*** Begin section ***

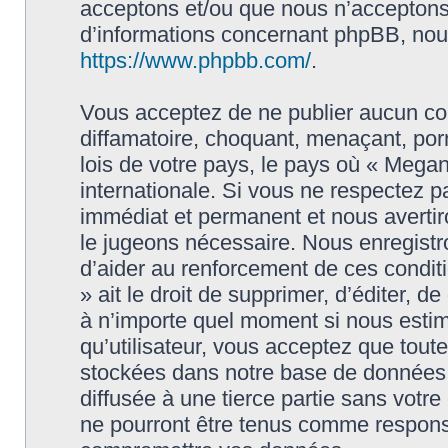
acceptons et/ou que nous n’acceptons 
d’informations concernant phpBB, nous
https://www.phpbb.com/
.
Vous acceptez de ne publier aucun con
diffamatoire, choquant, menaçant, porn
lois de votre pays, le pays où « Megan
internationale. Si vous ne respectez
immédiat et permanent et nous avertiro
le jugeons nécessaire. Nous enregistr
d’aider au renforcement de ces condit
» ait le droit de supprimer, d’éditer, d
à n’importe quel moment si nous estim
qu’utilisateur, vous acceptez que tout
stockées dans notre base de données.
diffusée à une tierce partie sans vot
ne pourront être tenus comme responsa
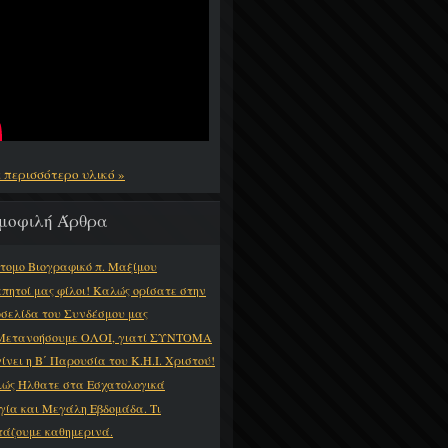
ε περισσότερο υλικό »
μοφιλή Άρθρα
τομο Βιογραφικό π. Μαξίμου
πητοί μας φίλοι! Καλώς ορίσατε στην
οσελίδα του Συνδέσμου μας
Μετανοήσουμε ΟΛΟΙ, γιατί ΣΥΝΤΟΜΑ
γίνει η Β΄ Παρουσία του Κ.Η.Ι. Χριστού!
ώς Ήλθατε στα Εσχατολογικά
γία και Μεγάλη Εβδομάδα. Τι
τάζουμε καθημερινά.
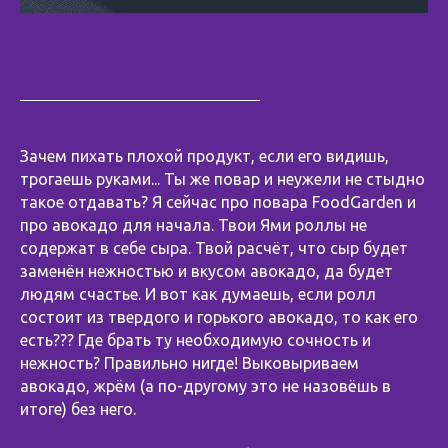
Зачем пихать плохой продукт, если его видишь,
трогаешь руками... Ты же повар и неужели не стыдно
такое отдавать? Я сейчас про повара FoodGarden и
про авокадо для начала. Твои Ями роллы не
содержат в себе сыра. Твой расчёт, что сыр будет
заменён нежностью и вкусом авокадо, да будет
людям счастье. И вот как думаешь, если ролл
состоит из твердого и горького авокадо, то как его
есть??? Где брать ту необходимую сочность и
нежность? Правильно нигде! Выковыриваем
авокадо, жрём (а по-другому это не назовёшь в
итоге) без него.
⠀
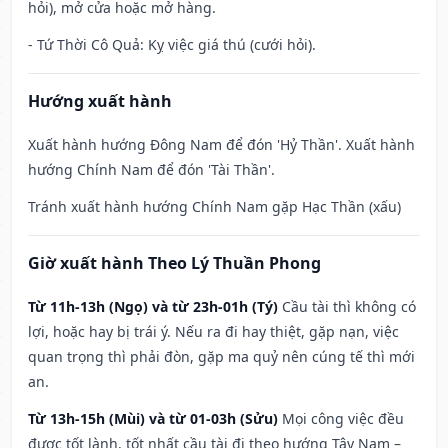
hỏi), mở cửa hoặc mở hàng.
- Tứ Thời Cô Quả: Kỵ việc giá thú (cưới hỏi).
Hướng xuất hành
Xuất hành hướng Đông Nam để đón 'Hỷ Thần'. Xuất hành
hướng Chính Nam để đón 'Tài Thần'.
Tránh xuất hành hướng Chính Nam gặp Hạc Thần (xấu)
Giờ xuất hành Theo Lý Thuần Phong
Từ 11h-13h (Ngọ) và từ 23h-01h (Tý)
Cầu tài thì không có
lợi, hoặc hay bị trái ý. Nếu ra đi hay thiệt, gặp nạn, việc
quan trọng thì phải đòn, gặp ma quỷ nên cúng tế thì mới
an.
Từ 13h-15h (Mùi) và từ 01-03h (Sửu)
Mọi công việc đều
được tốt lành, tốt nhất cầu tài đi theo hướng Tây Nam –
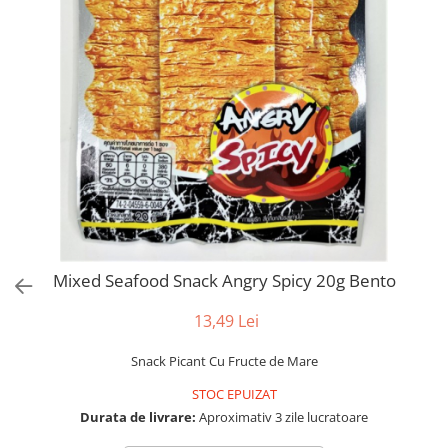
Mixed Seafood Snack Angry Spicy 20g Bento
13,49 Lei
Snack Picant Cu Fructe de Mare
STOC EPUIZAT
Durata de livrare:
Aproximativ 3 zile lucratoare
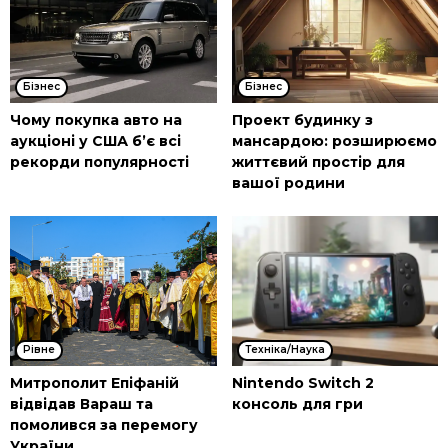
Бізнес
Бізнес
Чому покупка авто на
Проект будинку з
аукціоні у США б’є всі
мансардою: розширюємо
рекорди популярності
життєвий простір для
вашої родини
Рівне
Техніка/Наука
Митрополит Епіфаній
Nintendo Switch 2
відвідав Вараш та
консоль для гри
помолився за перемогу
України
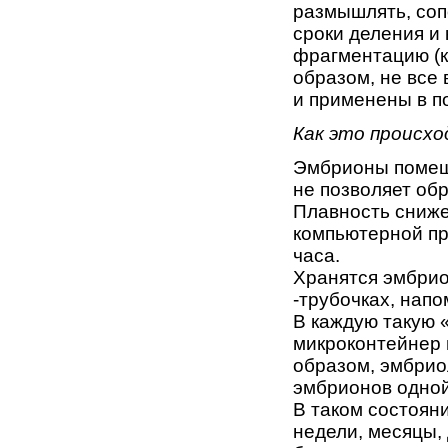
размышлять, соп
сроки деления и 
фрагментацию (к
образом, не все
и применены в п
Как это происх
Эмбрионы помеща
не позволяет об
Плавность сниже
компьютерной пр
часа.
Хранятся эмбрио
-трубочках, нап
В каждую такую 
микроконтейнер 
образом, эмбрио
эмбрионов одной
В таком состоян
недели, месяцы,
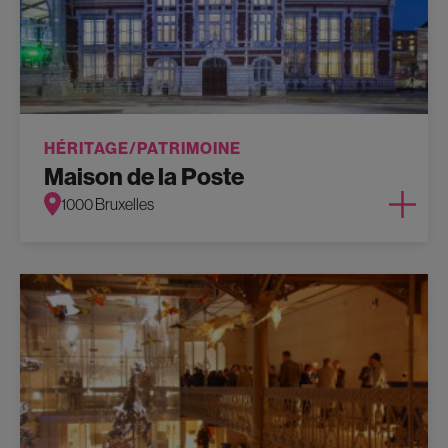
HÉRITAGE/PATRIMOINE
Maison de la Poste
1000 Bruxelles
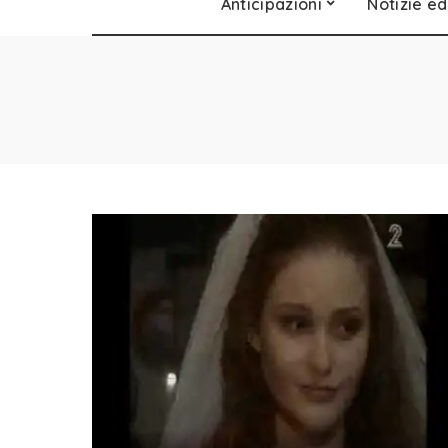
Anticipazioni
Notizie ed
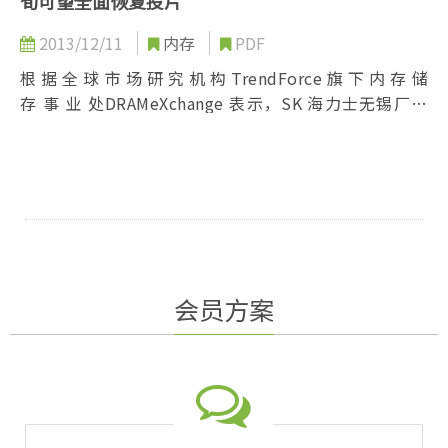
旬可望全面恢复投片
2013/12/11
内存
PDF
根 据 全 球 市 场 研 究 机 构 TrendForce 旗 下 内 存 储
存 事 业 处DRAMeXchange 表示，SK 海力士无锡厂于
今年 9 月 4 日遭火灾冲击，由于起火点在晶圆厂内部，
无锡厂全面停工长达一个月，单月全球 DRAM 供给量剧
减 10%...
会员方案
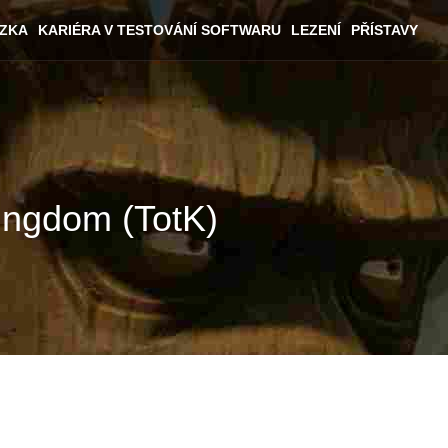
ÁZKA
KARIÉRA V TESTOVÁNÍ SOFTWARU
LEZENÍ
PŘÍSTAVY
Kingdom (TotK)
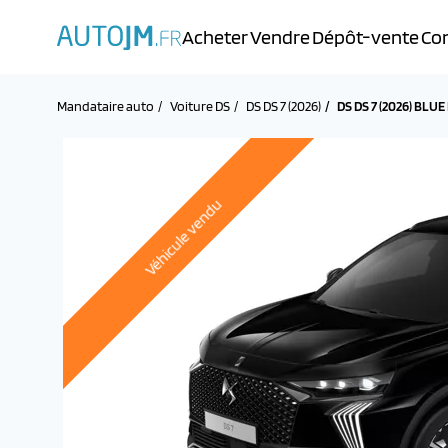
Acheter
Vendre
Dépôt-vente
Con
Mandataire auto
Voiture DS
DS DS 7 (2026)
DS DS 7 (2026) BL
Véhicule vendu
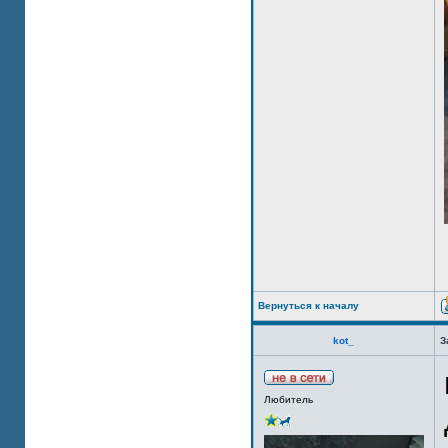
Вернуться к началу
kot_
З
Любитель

*** End section ***
*** Begin section ***

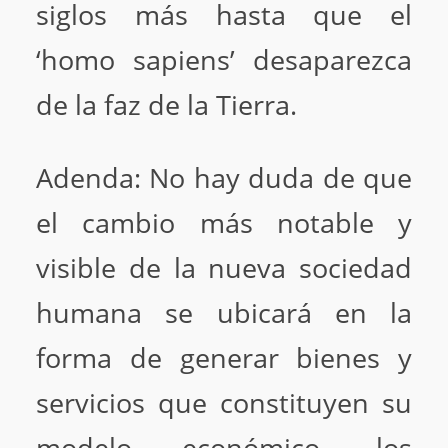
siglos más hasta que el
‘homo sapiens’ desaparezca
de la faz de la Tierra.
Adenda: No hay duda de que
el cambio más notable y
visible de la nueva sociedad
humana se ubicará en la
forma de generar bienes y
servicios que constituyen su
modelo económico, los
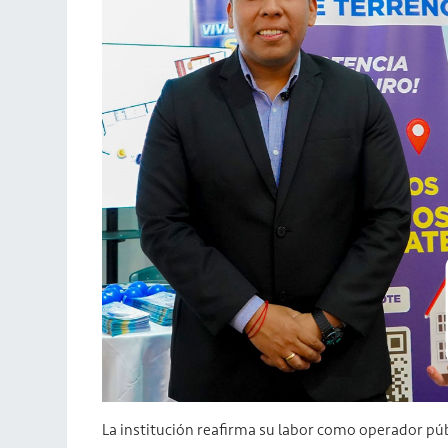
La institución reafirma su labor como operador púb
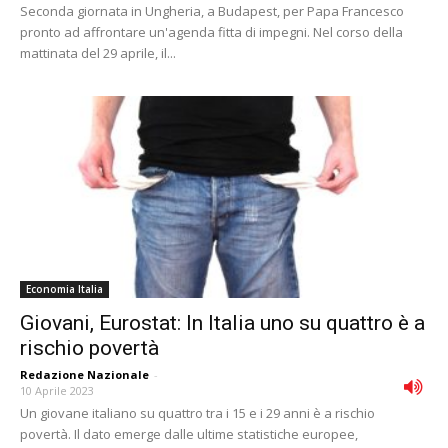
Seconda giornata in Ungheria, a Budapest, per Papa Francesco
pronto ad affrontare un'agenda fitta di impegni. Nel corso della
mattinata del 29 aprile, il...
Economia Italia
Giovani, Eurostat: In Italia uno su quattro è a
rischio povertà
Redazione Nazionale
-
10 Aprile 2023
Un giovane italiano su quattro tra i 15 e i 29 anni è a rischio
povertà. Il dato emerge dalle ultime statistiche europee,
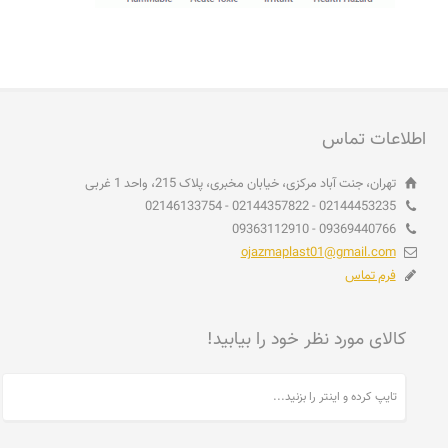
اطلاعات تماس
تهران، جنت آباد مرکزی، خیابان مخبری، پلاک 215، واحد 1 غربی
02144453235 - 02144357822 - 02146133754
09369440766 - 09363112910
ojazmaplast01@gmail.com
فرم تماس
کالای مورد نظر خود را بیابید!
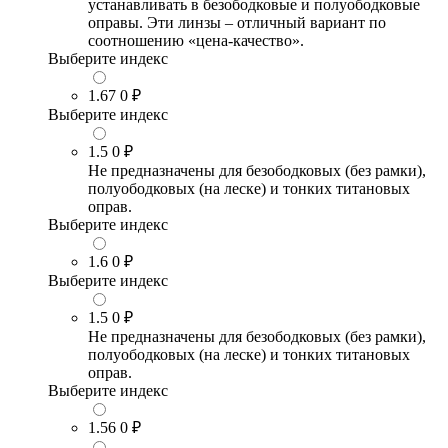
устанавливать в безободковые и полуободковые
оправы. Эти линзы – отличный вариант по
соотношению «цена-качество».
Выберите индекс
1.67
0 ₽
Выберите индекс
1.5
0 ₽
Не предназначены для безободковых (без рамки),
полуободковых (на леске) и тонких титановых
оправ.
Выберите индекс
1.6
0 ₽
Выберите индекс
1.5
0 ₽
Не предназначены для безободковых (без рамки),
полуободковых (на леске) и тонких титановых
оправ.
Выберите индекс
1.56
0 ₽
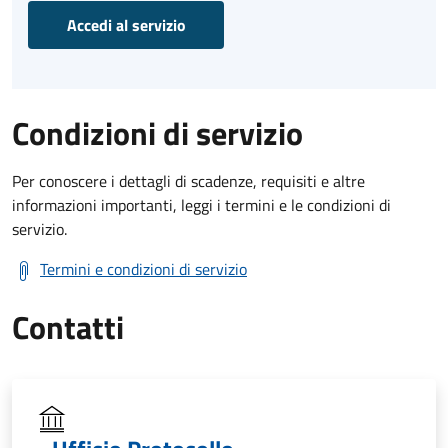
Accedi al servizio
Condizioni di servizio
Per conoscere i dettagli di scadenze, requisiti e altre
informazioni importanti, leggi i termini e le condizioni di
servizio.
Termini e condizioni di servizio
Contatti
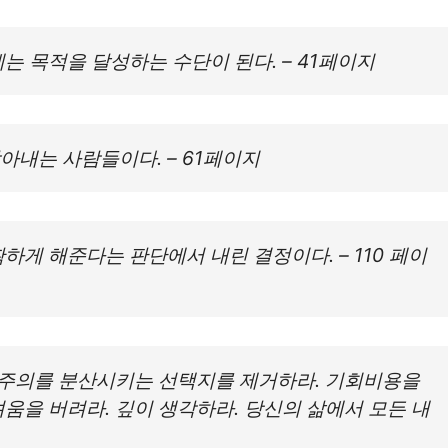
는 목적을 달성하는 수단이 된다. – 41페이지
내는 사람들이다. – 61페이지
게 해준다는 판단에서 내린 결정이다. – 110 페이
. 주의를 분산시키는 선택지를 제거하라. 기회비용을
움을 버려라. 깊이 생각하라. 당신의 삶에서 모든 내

*** End section ***

### [Task brief]
Using the records above, write out exactly the lines between the one holding "acceptons et/ou que nous n’acceptons" and the one holding "stockées dans notre base de données.", inclusive; leave everything else out.

### [Response]
acceptons et/ou que nous n’acceptons 
d’informations concernant phpBB, nous
https://www.phpbb.com/
.
Vous acceptez de ne publier aucun con
diffamatoire, choquant, menaçant, porn
lois de votre pays, le pays où « Megan
internationale. Si vous ne respectez
immédiat et permanent et nous avertiro
le jugeons nécessaire. Nous enregistr
d’aider au renforcement de ces condit
» ait le droit de supprimer, d’éditer, d
à n’importe quel moment si nous estim
qu’utilisateur, vous acceptez que tout
stockées dans notre base de données.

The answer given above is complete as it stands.